[Stored data]

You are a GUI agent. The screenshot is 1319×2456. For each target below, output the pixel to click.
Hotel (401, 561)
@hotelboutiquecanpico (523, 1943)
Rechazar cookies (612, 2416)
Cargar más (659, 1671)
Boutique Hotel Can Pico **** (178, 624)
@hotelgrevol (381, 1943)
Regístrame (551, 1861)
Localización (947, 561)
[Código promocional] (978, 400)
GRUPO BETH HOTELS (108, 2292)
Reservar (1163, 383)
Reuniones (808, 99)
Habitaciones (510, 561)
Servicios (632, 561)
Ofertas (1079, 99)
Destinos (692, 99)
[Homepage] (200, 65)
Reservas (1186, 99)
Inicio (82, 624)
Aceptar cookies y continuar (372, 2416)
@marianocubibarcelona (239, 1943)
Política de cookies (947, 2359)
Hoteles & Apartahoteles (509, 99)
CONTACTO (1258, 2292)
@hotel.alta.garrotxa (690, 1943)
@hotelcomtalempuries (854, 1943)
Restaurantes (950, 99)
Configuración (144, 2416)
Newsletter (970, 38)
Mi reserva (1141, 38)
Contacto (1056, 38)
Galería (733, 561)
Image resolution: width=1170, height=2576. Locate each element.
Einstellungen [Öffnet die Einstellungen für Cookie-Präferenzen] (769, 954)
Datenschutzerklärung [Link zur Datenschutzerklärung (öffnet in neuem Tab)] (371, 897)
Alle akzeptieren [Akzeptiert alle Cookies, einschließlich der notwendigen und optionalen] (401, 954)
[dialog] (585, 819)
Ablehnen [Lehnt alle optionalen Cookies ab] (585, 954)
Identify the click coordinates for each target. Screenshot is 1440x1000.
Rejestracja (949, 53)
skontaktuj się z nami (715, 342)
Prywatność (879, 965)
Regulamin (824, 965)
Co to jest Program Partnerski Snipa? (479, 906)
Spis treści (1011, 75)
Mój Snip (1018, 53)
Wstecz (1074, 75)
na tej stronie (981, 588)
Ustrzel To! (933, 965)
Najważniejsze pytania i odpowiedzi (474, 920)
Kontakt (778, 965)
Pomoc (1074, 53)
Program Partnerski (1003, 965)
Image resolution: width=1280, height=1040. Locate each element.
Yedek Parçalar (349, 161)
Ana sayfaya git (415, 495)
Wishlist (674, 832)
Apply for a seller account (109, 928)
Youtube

- Instructions for the task -
Please repeat every entry, exactly as it was written.

- Result of this task -
You are a GUI agent. The screenshot is 1319×2456. For each target below, output the pixel to click.
Hotel (401, 561)
@hotelboutiquecanpico (523, 1943)
Rechazar cookies (612, 2416)
Cargar más (659, 1671)
Boutique Hotel Can Pico **** (178, 624)
@hotelgrevol (381, 1943)
Regístrame (551, 1861)
Localización (947, 561)
[Código promocional] (978, 400)
GRUPO BETH HOTELS (108, 2292)
Reservar (1163, 383)
Reuniones (808, 99)
Habitaciones (510, 561)
Servicios (632, 561)
Ofertas (1079, 99)
Destinos (692, 99)
[Homepage] (200, 65)
Reservas (1186, 99)
Inicio (82, 624)
Aceptar cookies y continuar (372, 2416)
@marianocubibarcelona (239, 1943)
Política de cookies (947, 2359)
Hoteles & Apartahoteles (509, 99)
CONTACTO (1258, 2292)
@hotel.alta.garrotxa (690, 1943)
@hotelcomtalempuries (854, 1943)
Restaurantes (950, 99)
Configuración (144, 2416)
Newsletter (970, 38)
Mi reserva (1141, 38)
Contacto (1056, 38)
Galería (733, 561)
Image resolution: width=1170, height=2576. Locate each element.
Einstellungen [Öffnet die Einstellungen für Cookie-Präferenzen] (769, 954)
Datenschutzerklärung [Link zur Datenschutzerklärung (öffnet in neuem Tab)] (371, 897)
Alle akzeptieren [Akzeptiert alle Cookies, einschließlich der notwendigen und optionalen] (401, 954)
[dialog] (585, 819)
Ablehnen [Lehnt alle optionalen Cookies ab] (585, 954)
Identify the click coordinates for each target. Screenshot is 1440x1000.
Rejestracja (949, 53)
skontaktuj się z nami (715, 342)
Prywatność (879, 965)
Regulamin (824, 965)
Co to jest Program Partnerski Snipa? (479, 906)
Spis treści (1011, 75)
Mój Snip (1018, 53)
Wstecz (1074, 75)
na tej stronie (981, 588)
Ustrzel To! (933, 965)
Najważniejsze pytania i odpowiedzi (474, 920)
Kontakt (778, 965)
Pomoc (1074, 53)
Program Partnerski (1003, 965)
Image resolution: width=1280, height=1040. Locate each element.
Yedek Parçalar (349, 161)
Ana sayfaya git (415, 495)
Wishlist (674, 832)
Apply for a seller account (109, 928)
Youtube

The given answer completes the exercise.